Most of us tap the brakes or come to a complete stop when our anger gets activated. Put another way, we practice anger management. The fundamental point of anger management is to not hurt people and we’re taught to control it. The judgement is: being angry is bad.
Played out this way, anger offers little in return only to be socked away in an anger savings account that periodically bursts with rage episodes or flashes of anger we feel shameful about later. Advanced anger management is about keeping that savings account empty and cleared out.

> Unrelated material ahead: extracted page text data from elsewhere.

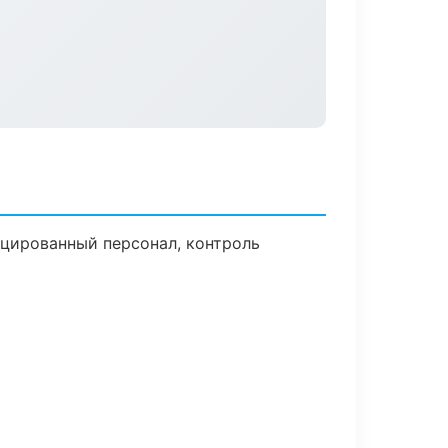
цированный персонал, контроль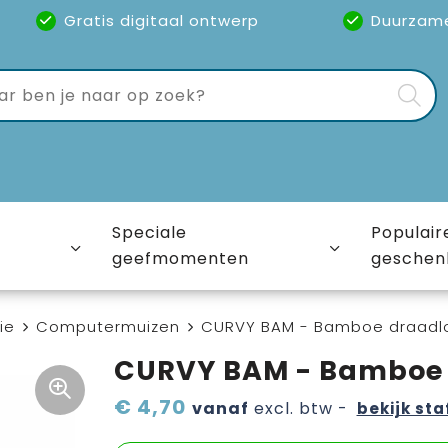
Gratis digitaal ontwerp
Duurzam
Speciale
Populair
geefmomenten
geschen
ie
Computermuizen
CURVY BAM - Bamboe draadl
CURVY BAM - Bamboe 
€ 4,70
vanaf
excl. btw -
bekijk sta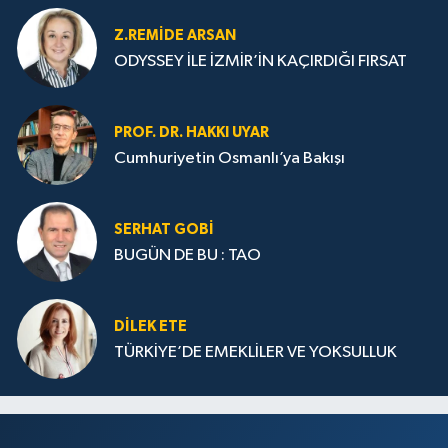
Z.REMIDE ARSAN
ODYSSEY İLE İZMİR’İN KAÇIRDIĞI FIRSAT
PROF. DR. HAKKI UYAR
Cumhuriyetin Osmanlı’ya Bakışı
SERHAT GOBİ
BUGÜN DE BU : TAO
DILEK ETE
TÜRKİYE’DE EMEKLİLER VE YOKSULLUK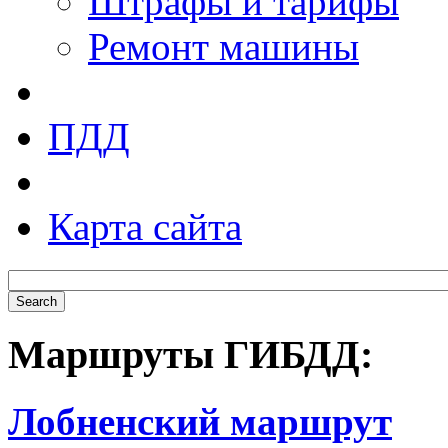
Штрафы и тарифы
Ремонт машины
ПДД
Карта сайта
Маршруты ГИБДД:
Лобненский маршрут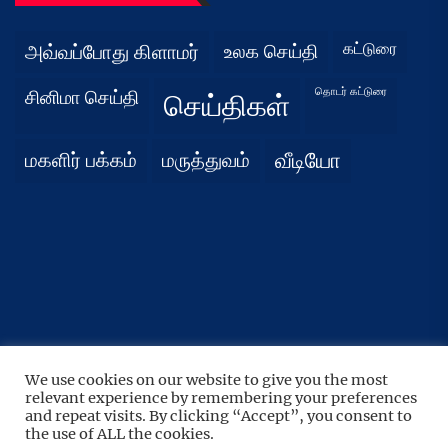
கட்டுரை
அவ்வப்போது கிளாமர்
உலக செய்தி
தொடர் கட்டுரை
சினிமா செய்தி
செய்திகள்
மகளிர் பக்கம்
மருத்துவம்
வீடியோ
We use cookies on our website to give you the most
UP
↑
relevant experience by remembering your preferences
Copyright © 2026
நிதர்சனம்.
All rights reserved.
and repeat visits. By clicking “Accept”, you consent to
the use of ALL the cookies.
Theme: BoundlessNews By
Themeinwp.
Powered by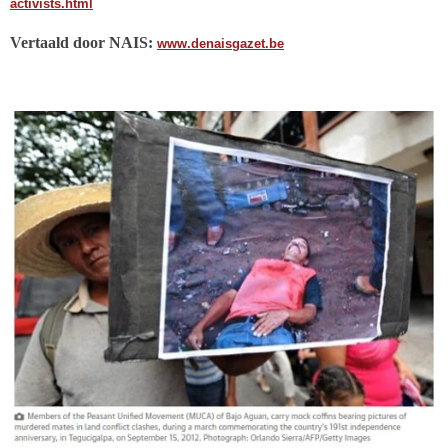
activists.html
Vertaald door NAIS:
www.denaisgazet.be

Repressed anger or resentment can lead to health problems, feeling bad about ourselves, beating ourselves up, and pushing people away. The result: disconnected relationships.
Needs
An advanced use of anger is about moving past classic anger management that helps us to know ourselves and what we need. Anger comes up when we feel we need to act but can’t or won’t. It specifically comes up as something we need. When you uncover the need, the anger will dissipate. You’ve gone to the root source of the anger itself. Try this maxim:
Anger is the expression of an unmet need.

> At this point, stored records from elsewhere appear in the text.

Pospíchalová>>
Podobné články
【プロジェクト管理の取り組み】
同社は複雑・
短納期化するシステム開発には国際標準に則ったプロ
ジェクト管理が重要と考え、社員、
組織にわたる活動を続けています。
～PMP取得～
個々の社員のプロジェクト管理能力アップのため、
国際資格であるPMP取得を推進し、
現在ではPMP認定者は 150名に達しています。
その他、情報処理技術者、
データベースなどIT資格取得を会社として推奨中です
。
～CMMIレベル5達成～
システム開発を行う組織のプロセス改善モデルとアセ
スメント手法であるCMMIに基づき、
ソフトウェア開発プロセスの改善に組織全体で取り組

The next time you are in a hot anger loop recite the above maxim. Ask, what do I need? Keep asking until clarity starts to emerge.
Imagine your new job is to play your favorite TV detective whose job is to uncover that need. By identifying the need, the anger goes away rapidly. Imagine no longer being trapped in ruminating or righteousness loops that leave you irritated and emotionally tired. Uncovering a need can be straightforward while others require working through some layers to identify them.
Anger: A Recent Story
I was walking in the neighborhood and was charged by an off-leash dog, I yelled at the owner (I was taking action with my anger) about the leash law and public responsibility, etc. It escalated quickly from there and we were both yelling and were indignant with each other. What’s under the anger? The law? Responsibility?
No, none of these. It’s fear. Fear is what was under my anger and the faster I reached that conclusion, the more quickly the situation settled down. Instead of hurtling insults with raised voices, getting in touch with the fear of being bitten by a dog can drive a whole different conversation. I wish I could report to you the reader that I got a grip. I didn’t and stormed off very upset.
I can share that I examined this episode and learned from it using my anger to get vulnerable with my fear. If it happens again, I stand a better chance of getting it right in the future. Doing this helped relieve the ruminating I was doing and managed to mend it with myself (I was ashamed of my behavior).
What did I need? I needed to feel safe walking down the street.
The Stretch
The next time you are activated and feel irritated, check in with yourself either in real-time or after the experience and ask, what do I need?
Understanding our anger helps us understand ourselves and aids us in speaking up for what we need.